Please count the lines in these records that contain "λάχανο" and give only that count.

* Data records

------------

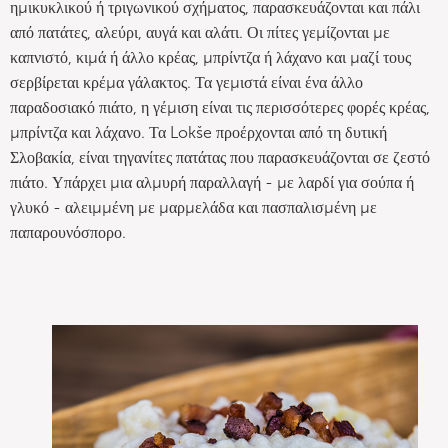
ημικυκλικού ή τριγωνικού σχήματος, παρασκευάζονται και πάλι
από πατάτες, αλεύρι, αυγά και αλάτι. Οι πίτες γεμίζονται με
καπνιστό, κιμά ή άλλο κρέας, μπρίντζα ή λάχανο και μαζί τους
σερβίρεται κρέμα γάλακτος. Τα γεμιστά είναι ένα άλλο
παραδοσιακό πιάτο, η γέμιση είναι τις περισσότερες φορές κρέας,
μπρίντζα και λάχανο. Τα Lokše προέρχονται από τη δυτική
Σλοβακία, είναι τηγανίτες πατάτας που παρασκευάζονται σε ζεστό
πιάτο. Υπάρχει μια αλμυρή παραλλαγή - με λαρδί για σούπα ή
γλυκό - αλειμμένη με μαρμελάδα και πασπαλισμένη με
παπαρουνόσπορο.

------------

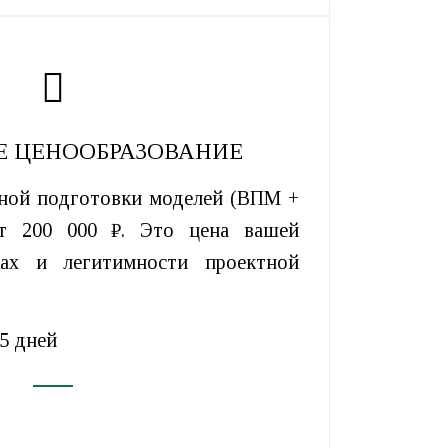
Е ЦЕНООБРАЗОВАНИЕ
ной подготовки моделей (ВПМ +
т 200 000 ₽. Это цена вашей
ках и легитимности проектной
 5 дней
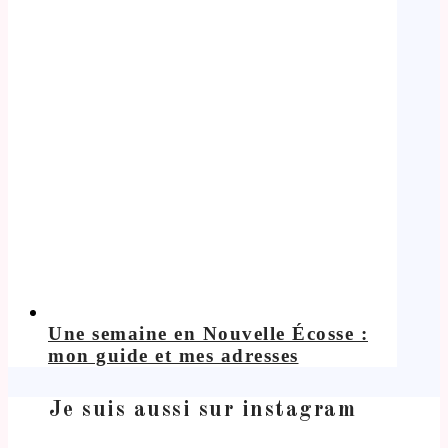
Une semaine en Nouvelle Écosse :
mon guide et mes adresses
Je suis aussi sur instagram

------------

* Response area
2